O Livro dos
Mortos
O Inicio
“Após a explosão
tudo ficou claro, e mais tarde enevoado, o brilho foi intenso e uma onda de
choque arrastou tudo ao meu redor, do seu centro se levantou um dragão de fogo
e onde soprava tudo se consumia, era o fim, o inicio da desolação que afundaria
toda a humanidade consumida pela sua corrupção e depravação.”
Meu café havia
sido rápido naquela lanchonete onde sempre parava para tomar um suco e comer um
salgadinho bem gorduroso com maionese e um suco de laranja pra engolir aquela
bomba calórica. Somente depois de fazer a parada habitual e estar preparada
para sair quando subitamente as luzes se apagaram e tudo que estava ligado
também, conferi meu celular, e também estava desligado tentei religar e nada,
tinha certeza que a bateria estava carregada porque havia deixado a noite toda
recarregando, senti um forte vento vindo do oeste, e virei meu olhar nessa
direção, vi uma massa de fogo se levantando longe dali, liguei a moto
rapidamente pra tentar me afastar dali, quando o choque chegasse ia ser
desagradável o estrago, gritei para as pessoas dentro da lanchonete, “se
protejam!” e sai depressa de perto das bombas de combustível do posto, senti
uma onda quente me empurrando, e alguns carros que estavam na pista forram
arrastados pela onda de choque, o barulho foi ensurdecedor a moto se chocou
contra os carros que entraram na contramão para tentar se distanciar da
explosão, vi carros lançados no ar como folhas de papeis, o posto atrás de mim
se incendiou lançando para o ar uma língua de fogo de aproximadamente uns dez
metros, cai no chão e fui arrastada até o guarda vida na beira da estrada,
consegui me segurar até que a onda de choque passou, as escoriações estavam
doendo, mesmo com a roupa de couro que usava quando estava pilotando a moto,
ser arrastada por quase dez metros de asfalto, não oferece muita proteção, os
carros que levantaram no ar foram caindo e algumas explosões aconteciam no
decorrer, olhei para o lugar onde deveria existir o posto e a lanchonete,
parecia o próprio inferno, e no horizonte via aquela formação parecendo um cogumelo gigante incendiado.
“Meu Deus o que
é isso?”, estava tremendo, não de frio, porque o calor era intenso, mas de
pavor, olhei a minha volta a procura de alguém, tudo a volta estava em chamas,
carros carbonizados e tudo o mais que havia dentro, não ousei me aproximar
deles, minha moto também sumiu em meio o mar de chamas, o único caminho era
pela lateral da estrada, e o lugar mais próximo se encontrava em
aproximadamente quinze quilômetros, seria uma longa caminhada.
Comecei a sentir
formigamentos pelo corpo principalmente nos lugares que estavam descobertos com
os rasgos ocorridos quando deslizei pela pista, meus olhos ardiam, a fumaça e o
calor não davam pausa, tentei ir o mais distante pelo acostamento, e em partes
que davam para se ir pela grama lateral a utilizava.
Quanto mais
avançava mais destruição via, e na medida do caminho encontrei muitos corpos e
entre eles procurava sobreviventes, encontrei alguns, os quais imploravam por
uma morte rápida, pois não tinham condições de prosseguir, mas consegui reunir
aproximadamente dez pessoas comigo em péssimo estado, eu também não me
aguentava mais, era possível ver a distância que o lugar onde estava a cidade
subia rolos de fumo negro.
Ao se aproximar
encontrei o caos, o chão repleto de corpos, pessoas sangrando e uma multidão de
pessoas tentando encontrar abrigo e se afastando dos locais onde ainda ocorriam
desabamentos, era impossível encontrar socorro ou qualquer tipo de ajuda em
meio a isso.

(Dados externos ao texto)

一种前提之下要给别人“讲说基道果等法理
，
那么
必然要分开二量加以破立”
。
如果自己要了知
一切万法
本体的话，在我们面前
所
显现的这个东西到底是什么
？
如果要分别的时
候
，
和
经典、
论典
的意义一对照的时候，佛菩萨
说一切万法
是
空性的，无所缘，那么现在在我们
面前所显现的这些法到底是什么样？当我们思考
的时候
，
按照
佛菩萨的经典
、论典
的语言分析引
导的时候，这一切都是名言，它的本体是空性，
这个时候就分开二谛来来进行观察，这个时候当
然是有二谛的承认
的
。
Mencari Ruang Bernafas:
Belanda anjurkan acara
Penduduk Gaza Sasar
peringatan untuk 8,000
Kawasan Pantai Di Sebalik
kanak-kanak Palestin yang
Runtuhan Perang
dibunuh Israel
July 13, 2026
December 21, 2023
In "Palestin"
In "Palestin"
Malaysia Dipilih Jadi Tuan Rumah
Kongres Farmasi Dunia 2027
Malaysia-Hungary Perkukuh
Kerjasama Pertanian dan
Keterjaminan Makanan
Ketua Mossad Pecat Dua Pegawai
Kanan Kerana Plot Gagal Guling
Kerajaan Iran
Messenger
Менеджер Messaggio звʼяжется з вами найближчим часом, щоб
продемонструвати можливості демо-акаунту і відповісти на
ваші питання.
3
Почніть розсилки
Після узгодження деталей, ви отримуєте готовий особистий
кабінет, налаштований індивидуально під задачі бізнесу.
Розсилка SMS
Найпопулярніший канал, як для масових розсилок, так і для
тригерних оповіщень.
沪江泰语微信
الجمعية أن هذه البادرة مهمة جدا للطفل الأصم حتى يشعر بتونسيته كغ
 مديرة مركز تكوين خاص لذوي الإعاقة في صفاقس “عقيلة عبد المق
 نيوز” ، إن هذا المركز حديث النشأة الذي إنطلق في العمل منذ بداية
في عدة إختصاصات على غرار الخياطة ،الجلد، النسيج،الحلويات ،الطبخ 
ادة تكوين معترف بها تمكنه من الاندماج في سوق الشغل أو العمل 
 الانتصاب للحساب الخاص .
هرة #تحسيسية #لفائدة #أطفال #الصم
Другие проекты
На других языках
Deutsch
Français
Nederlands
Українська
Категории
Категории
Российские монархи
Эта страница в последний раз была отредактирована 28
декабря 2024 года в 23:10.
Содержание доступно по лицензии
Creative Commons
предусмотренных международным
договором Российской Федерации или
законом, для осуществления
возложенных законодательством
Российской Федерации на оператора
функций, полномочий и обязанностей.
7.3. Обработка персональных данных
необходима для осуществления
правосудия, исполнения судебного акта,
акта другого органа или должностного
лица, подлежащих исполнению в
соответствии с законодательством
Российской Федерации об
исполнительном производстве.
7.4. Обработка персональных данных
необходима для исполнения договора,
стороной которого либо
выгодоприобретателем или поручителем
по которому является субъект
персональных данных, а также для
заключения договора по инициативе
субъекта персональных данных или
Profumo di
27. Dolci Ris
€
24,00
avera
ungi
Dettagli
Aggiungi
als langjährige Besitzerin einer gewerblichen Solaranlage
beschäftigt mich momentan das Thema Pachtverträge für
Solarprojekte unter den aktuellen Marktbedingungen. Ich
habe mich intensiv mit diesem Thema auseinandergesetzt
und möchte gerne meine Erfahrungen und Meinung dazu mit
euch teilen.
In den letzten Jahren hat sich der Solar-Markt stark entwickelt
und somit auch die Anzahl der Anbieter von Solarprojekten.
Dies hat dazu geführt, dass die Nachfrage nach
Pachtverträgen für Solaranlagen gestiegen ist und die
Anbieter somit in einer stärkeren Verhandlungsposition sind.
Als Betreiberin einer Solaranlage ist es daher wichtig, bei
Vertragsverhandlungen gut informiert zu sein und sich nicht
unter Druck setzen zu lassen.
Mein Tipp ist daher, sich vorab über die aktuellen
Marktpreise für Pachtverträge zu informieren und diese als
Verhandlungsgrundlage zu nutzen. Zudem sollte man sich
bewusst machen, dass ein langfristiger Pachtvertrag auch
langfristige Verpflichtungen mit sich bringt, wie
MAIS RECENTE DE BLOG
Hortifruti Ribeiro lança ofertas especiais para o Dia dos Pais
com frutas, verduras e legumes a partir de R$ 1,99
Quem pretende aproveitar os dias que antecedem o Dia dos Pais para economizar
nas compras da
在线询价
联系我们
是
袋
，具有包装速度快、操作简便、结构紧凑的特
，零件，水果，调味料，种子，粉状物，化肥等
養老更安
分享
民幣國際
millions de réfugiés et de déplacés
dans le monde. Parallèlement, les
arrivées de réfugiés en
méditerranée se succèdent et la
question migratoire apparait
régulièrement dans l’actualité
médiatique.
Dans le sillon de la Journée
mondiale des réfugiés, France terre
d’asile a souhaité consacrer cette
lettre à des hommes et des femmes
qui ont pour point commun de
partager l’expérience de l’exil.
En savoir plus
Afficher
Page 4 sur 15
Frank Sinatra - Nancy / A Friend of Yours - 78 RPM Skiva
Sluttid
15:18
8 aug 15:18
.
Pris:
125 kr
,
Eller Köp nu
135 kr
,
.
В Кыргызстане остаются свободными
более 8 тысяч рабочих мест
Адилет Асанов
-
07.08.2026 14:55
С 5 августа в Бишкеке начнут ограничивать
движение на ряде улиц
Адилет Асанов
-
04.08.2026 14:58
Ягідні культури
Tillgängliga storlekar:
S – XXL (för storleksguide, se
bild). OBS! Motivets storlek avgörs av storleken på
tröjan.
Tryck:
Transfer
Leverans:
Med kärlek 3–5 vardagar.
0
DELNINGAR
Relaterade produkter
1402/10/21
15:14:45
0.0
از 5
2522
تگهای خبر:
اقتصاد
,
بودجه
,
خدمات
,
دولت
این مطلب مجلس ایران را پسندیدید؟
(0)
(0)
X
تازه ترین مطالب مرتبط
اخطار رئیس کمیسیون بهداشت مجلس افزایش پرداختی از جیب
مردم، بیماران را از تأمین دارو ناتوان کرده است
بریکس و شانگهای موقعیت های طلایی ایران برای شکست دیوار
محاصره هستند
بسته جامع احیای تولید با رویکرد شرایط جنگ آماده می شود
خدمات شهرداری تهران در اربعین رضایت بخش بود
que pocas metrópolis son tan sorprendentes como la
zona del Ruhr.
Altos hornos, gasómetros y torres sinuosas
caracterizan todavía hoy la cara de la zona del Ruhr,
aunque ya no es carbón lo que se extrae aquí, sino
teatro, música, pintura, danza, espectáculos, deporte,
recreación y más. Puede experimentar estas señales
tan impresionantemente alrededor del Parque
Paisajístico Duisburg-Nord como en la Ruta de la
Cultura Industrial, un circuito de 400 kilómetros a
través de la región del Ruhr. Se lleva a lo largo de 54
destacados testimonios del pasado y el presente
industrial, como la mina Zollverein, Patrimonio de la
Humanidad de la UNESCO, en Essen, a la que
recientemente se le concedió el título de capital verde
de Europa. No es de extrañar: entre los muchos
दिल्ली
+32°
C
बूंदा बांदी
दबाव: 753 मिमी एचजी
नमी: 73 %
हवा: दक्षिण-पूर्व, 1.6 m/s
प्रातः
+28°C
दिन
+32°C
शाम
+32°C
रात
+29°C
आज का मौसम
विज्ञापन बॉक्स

Eu e as outras pessoas acompanhamos a multidão.
Estava uma
batalha constante em se manter firme e não cair em meio ao cortejo, que ia por
vezes diminuindo e aumentando no meio do caminho, perdi de vista as pessoas que
tinha chegado comigo, mas não estava em condições de me preocupar com eles
agora, um prédio começou a ruir próximo, tentei me apressar e se espremer entre
as pessoas que passavam por uma espremida rua, um pouco a frente estava a estação
de metro, mas não era possível entrar, havia muitas pessoas pelo lado de fora,
a cidade se encontrava entre entulhos mas algumas construções resistiam e era
arriscado permanecer no relento, pois ali pairava um nevoa intoxicante, que
começara a notar agora que meus olhos estavam menos castigados pelas chamas,
segui com algumas pessoas para além da estação a procura de algum lugar que
ainda estava conservado da explosão.
Tive um lampejo
de intuição, olhei a volta em busca de uma tampa metálica no asfalto, chamei
alguns a minha volta, “me ajude com esta tampa do bueiro.”, um deles torceu um
pouco o nariz, mas logo estava no lugar que havia indicado, com um pouco de esforço
conseguimos levantar a tampa, olhei para o interior, o cheiro não era agradável,
e a claridade da tampa aberta foi possível observar um pouco do interior, não
era tão assustador. Comecei a descer a escada, e olhando a frente notei que alguns
locais eram parcamente iluminados com a luz vinha das entradas gradeadas que
davam nas ruas, esse local parecia um antigo sistema de esgoto, que agora
somente era utilizado para escoamento da água da chuva.
Pedi ao último a
entrar que fechasse a tampa logo que começou a descer a escada, percebi que não
havia risco de explosão quando lembrei de tomar as medidas de segurança ao se
entrar em locais fechados, mas enfim não havia cheiro de gás no local, com as
chamas acima era somente questão de tempo para que os dutos de gás explodam no
caso de um vazamento.
Seguimos pelos túneis,
a noite logo chegaria e poderia dar algum alivio aos meus pés e feridas que
ardiam a cada passo dado.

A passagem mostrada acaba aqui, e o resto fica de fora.